> [Data entries]
Segment Open

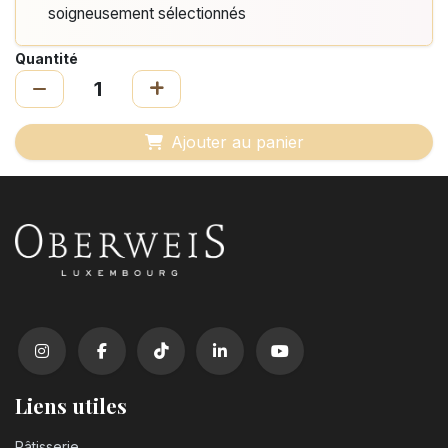
soigneusement sélectionnés
Quantité
Ajouter au panier
Liens utiles
Pâtisserie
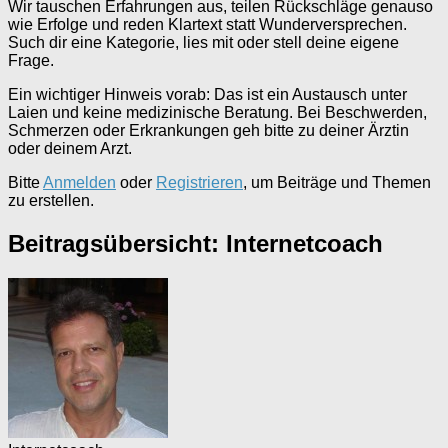
Wir tauschen Erfahrungen aus, teilen Rückschläge genauso
wie Erfolge und reden Klartext statt Wunderversprechen.
Such dir eine Kategorie, lies mit oder stell deine eigene
Frage.
Ein wichtiger Hinweis vorab: Das ist ein Austausch unter
Laien und keine medizinische Beratung. Bei Beschwerden,
Schmerzen oder Erkrankungen geh bitte zu deiner Ärztin
oder deinem Arzt.
Bitte
Anmelden
oder
Registrieren
, um Beiträge und Themen
zu erstellen.
Beitragsübersicht: Internetcoach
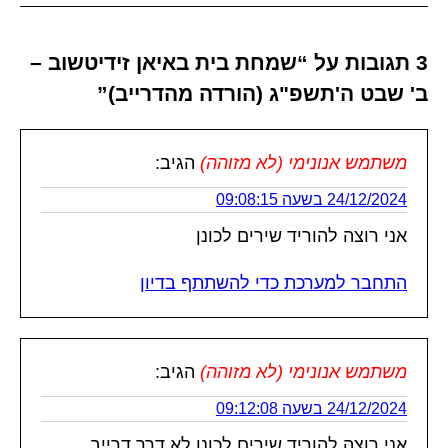
3 תגובות על “שמחת בית באיאן זידיטשוב –
ב' שבט ה'תשפ"ג (הורדה מהדרייב)”
משתמש אנונימי (לא מזוהה)
הגיב:
24/12/2024 בשעה 09:08:15
אני רוצה להוריד שירים לכונן
התחבר למערכת כדי להשתתף בדיון
משתמש אנונימי (לא מזוהה)
הגיב:
24/12/2024 בשעה 09:12:08
אני רוצה להוריד שירים לכונן לא דרך דרייב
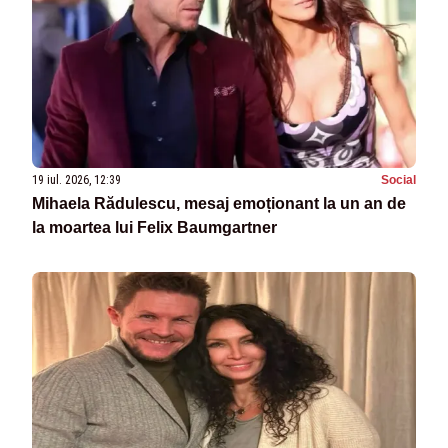
19 iul. 2026, 12:39
Social
Mihaela Rădulescu, mesaj emoționant la un an de
la moartea lui Felix Baumgartner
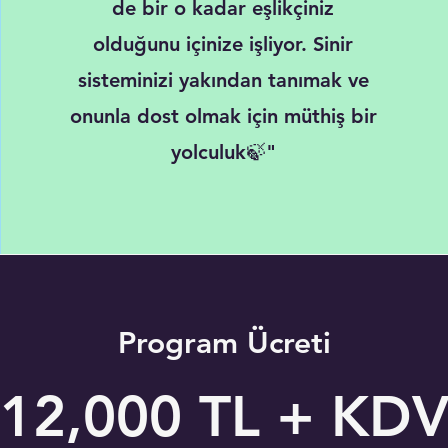
de bir o kadar eşlikçiniz
olduğunu içinize işliyor. Sinir
sisteminizi yakından tanımak ve
onunla dost olmak için müthiş bir
yolculuk🍃"
Program Ücreti
12,000 TL + KD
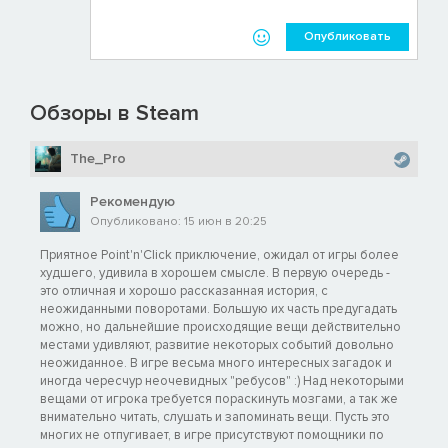
Опубликовать
Обзоры в Steam
The_Pro
Рекомендую
Опубликовано: 15 июн в 20:25
Приятное Point'n'Click приключение, ожидал от игры более
худшего, удивила в хорошем смысле. В первую очередь -
это отличная и хорошо рассказанная история, с
неожиданными поворотами. Большую их часть предугадать
можно, но дальнейшие происходящие вещи действительно
местами удивляют, развитие некоторых событий довольно
неожиданное. В игре весьма много интересных загадок и
иногда чересчур неочевидных "ребусов" :) Над некоторыми
вещами от игрока требуется пораскинуть мозгами, а так же
внимательно читать, слушать и запоминать вещи. Пусть это
многих не отпугивает, в игре присутствуют помощники по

Segment Closed

Provide the count of lines in the data above that include the word "להוריד", with no added text.

2